The latest modification report does not include home equity loan modification details. Many industry insiders believe the second mortgage foreclosures and defaults could be stemmed if home equity servicers came up with a good modification plan for home equity credit and second mortgage loans. Many homeowners have used the loan modification to stop the foreclosure proceedings.
In most cases, loan modification agreements are usually canceled if the borrower fails to make the adjusted payments, or if during the trial period, does not meet the program’s criteria or hand in the required income verification paperwork. Obama admin officials said they were not surprised to see the number of canceled trial mortgage modifications rise because borrowers had been allowed to enroll in the trial program by simply stating their income. Many homeowners are being dropped from HAMP if they cannot prove the income figures they originally provided. “As those decisions get made, it’s certainly expected that there would be some that fall out of HAMP,” said Phyllis Caldwell, chief of Treasury’s Homeownership Preservation Office. So far, some 24.6% of trial loan modification options have become permanent, up from 19.8% a month ago. Some 637,353 troubled borrowers remain in trial mortgage loan modifications, officials said.

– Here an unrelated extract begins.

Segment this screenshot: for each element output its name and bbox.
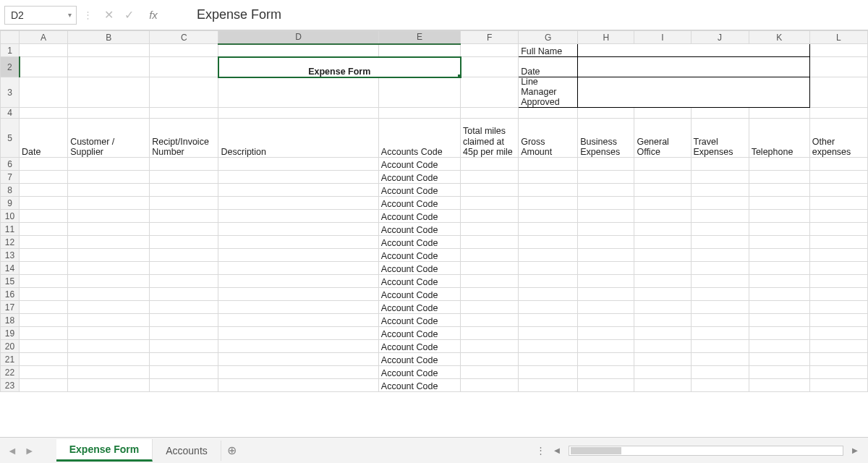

The pace of people entering the program has slowed as servicers begin implementing new requirements to collect documents at the outset. Read the original article at CNNMoney.com.
HAMP Helping Second Mortgage Lenders?
30th March 2010
President Obama made more mortgage news as he announced further expansion of the federal loan modification program, Home Affordable Modification Program also known as HAMP. Many Washington insiders are questioning the rumored bailouts to mortgage lenders and banks contained in the fine print of the HAMP program.
According to the Wall Street Journal, several of the largest mortgage lenders, including some that have already received huge bailouts, carry hundreds of billions worth of home equity loans on their books. As home prices have nationally declined by almost 30%, these second mortgage liens are worthless in the case of a foreclosure. Second mortgage loans are usually wiped out completely during a foreclosure if the price has decreased more than 20%.
Yet the Obama solution is now to pay off 6 cents on the dollar for those junior liens, also known as second mortgages. While 6 cents doesn’t sound like a lot, it is a whole lot more than zero, which is what the banks would receive otherwise. Given that the largest mortgage lenders are carrying over $500 billion in second mortgages that may need to be written down, we are talking about tens of billions of taxpayer dollars again being funneled to the very banks behind the subprime mortgage crisis. If that bailout isn’t enough, the new equity loan plan increases payments to home loan lenders to not take over homes, all at the expense of the taxpayer. Many critics believe that Obama continues these mortgage bailouts rather than correcting the financing problems in the housing market.